Singapore government announces more anti-speculation measures
January 17, 2011 - Singapore
Singapore's government announced a new round of cooling measures yesterday aimed at keeping the property market stable and sustainable. The latest measures - the fourth round in 16 months - are as follows:
-The holding period for the imposition of a Seller's Stamp Duty (SSD) has been increased from three to four years.
-For residential properties bought on or after January 14, 2011, SSD rates have been raised to 16 per cent for those sold in the first year of purchase, 12 per cent for those sold in the second year, 8 per cent if sold in the third year, and 4 per cent if sold in the fourth year.
-The Loan-to-Value (LTV) limit has been lowered to 50 per cent on housing loans granted by financial institutions regulated by the Monetary Authority of Singapore (MAS) for property purchasers who are not individuals
-The LTV limit on housing loans granted by financial institutions regulated by MAS has been lowered from 70 to 60 per cent for property purchaser who are individuals with one or more outstanding housing loans at the time of the new home purchase.
"The Government's objective is to ensure a stable and sustainable property market where prices move in line with economic fundamentals," the Ministry of National Development, Ministry of Finance, and MAS said in a joint statement.
"The previous government measures have to some extent moderated the market, but sentiments remain buoyant. The seller's stamp duty rates will be increased sharply so as to provide a strong disincentive for investors looking to make short term gains."
An immediate impact of postponement of new project launches by developers and a decrease in new housing loan application is expected, but many in the real estate industry believe that conditions in Singapore's property market will remain favourable.

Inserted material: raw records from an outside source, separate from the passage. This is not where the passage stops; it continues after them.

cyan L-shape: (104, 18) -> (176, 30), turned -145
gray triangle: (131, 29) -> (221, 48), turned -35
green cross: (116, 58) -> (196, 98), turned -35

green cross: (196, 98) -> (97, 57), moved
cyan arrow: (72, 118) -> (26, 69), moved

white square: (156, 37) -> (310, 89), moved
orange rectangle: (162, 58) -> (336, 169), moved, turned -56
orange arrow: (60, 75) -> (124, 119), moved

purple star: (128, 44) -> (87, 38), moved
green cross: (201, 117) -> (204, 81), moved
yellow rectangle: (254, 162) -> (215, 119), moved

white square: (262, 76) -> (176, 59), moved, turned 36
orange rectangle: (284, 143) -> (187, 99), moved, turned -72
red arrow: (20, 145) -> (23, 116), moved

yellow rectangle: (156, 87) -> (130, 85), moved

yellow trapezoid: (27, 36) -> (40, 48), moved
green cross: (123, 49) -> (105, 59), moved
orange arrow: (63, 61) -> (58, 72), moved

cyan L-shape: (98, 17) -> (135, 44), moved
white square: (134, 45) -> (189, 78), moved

The Real Estate Development Association of Singapore said in a statement that the measures will discourage speculation, but that the "property market will continue to be underpinned by sound economic fundamentals and a favourable business environment."
"The government is erring on the side of caution," Donald Han, Singapore-based managing director at real estate services company Cushman & Wakefield, told Bloomberg Businessweek.
"We need to monitor this because history has shown that some of these measures lasted only two to three months, and the market comes right back to full life again."
Han said that the timing of the measures, a few days before December home sales statistics are announced, suggest that the government may be concerned about a rise in sales volume and prices from September to December.
As intended, the measures will most adversely affect those looking to make a quick buck on "flipping" a property. "This new round of cooling measures will adversely affect sentiment in the property market in the coming months," said Nicholas Mak, an executive director at SLP International Property Consultants in Singapore.
"They could also catch many investors who had bought residential properties in the last two years by surprise. Some of the buyers could be investors who are banking on rising property prices to make a quick profit."